→ **Action item**
Output the whole listing exactly, except for the pictures in it.

⟨

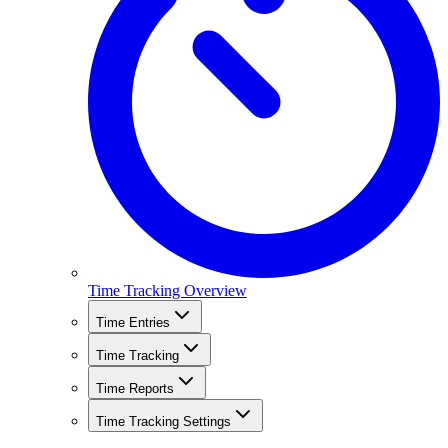
Time Tracking Overview
Time Entries
Time Tracking
Time Reports
Time Tracking Settings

⟩

→ **Output for this task**
Time Tracking Overview
Time Entries
Time Tracking
Time Reports
Time Tracking Settings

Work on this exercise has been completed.